Larkin stood in silence, holding his breath. Nothing happened. Suddenly, he saw a small flash of light from Noble’s window, fleeting; too brief for anyone else to have seen. The signal. He gave a surreptitious glance to either side, and thankfully found a deserted street with no walkers, cars, or twitching curtains. Taking a couple more controlling breaths, he crossed and entered.

With his surgically-gloved hand, Larkin carefully closed the front door behind him. He looked around, getting his bearings in the gloom. Off to the left he heard a swishing noise, then a thin beam of light clicked on.

“Couldn’t we just put the light on now that you’ve drawn the curtains?” whispered Larkin.

“No,” came the hushed monotone reply. “We don’t know that that’s his usual routine.”

“Sorry.” Larkin took out his own pocket flashlight, skimmed the area in front of him.
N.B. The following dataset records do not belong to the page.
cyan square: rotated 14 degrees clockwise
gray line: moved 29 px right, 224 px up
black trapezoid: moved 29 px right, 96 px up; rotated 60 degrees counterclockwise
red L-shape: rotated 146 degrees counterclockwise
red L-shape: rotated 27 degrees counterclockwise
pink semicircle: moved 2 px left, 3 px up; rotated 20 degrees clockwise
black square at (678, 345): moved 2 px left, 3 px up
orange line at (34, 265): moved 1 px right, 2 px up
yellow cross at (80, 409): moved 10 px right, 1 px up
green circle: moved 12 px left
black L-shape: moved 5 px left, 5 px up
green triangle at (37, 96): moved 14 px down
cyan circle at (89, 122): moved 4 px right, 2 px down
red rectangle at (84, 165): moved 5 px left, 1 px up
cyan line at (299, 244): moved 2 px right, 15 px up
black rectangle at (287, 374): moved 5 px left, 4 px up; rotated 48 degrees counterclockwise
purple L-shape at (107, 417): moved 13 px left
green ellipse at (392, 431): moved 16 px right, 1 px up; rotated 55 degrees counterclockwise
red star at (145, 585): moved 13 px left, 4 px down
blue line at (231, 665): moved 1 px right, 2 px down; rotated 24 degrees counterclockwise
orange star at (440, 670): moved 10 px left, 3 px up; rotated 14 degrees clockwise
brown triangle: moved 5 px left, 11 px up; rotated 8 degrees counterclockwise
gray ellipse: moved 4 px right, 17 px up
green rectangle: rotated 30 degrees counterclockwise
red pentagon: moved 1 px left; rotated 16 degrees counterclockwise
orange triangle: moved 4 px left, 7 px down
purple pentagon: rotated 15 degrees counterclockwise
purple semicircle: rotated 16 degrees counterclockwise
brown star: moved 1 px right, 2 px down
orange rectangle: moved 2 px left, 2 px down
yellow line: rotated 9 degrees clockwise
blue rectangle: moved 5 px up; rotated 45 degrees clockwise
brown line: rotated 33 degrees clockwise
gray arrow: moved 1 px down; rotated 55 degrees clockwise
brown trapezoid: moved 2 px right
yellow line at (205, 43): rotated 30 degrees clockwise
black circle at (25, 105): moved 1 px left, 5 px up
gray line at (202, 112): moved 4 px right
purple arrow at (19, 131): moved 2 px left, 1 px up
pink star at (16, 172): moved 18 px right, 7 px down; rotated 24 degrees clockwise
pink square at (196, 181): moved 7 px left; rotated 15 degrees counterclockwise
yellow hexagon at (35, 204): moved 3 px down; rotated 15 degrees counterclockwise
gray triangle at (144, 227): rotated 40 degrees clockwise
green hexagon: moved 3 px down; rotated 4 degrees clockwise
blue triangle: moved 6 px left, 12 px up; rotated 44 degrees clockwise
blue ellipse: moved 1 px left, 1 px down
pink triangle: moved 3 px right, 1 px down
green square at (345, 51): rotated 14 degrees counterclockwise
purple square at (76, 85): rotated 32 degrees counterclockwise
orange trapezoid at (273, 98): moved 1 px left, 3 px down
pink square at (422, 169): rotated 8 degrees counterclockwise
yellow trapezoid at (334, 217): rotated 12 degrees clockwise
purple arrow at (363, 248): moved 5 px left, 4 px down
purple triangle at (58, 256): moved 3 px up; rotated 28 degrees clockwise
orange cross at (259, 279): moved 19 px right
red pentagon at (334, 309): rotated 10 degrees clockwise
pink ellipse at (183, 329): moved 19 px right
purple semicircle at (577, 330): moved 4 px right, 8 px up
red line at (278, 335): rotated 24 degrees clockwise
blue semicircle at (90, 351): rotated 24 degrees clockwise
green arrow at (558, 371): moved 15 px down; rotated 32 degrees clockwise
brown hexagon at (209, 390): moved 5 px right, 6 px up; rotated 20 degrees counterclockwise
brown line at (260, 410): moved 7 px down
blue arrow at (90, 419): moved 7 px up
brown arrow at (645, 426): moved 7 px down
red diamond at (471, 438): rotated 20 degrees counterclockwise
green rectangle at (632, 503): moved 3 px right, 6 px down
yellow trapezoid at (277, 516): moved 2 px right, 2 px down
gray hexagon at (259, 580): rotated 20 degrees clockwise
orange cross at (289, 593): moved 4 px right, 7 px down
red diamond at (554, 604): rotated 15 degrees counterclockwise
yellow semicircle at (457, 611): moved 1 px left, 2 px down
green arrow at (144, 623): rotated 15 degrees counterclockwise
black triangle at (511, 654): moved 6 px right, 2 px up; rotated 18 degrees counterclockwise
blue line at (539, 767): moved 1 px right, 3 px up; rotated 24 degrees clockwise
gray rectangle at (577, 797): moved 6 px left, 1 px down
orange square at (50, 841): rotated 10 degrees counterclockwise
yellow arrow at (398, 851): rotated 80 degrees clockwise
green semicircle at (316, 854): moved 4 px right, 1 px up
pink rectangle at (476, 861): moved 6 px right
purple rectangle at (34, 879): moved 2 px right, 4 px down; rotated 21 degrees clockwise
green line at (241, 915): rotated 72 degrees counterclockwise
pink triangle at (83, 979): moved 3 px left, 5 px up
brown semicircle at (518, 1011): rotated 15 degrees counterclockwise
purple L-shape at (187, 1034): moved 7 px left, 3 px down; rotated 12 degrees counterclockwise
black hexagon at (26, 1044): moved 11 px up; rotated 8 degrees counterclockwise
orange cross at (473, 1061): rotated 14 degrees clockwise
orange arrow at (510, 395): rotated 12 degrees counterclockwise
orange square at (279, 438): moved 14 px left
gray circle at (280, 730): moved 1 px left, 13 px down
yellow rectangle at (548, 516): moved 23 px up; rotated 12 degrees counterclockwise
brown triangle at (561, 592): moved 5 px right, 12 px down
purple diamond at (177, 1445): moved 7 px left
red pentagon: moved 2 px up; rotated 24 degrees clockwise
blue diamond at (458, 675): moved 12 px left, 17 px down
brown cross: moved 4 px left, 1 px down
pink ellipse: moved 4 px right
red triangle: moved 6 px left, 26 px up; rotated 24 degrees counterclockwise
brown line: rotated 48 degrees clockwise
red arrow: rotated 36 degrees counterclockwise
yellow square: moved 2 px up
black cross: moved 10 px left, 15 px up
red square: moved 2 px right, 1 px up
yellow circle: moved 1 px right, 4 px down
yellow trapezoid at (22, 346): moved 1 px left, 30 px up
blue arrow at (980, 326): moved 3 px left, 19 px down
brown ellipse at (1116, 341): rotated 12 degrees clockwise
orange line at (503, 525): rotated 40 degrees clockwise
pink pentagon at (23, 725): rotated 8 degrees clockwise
White painted woodchip walls, bare to the dado, dark green from there to the skirting. Old, worn, brown check carpet covered the floor. A spring-shut flush door replaced the original panelled one. The hall alone screamed out Cheap Rent. He entered the front room.

The same white woodchip and brown checked carpet, complemented by a flecky, bobbly three-piece that had had its heyday long before Britain had embraced Thatcherism. Callaghanism, even. A charity-shop dining table and three chairs that looked like they wouldn’t last through a single meal occupied the back of one wall. Directly opposite sat a TV and video combination. Given the age and condition of what he’d seen in the flat so far, he expected them to be steam-driven. On close inspection he was surprised to find they were both virtually brand-new.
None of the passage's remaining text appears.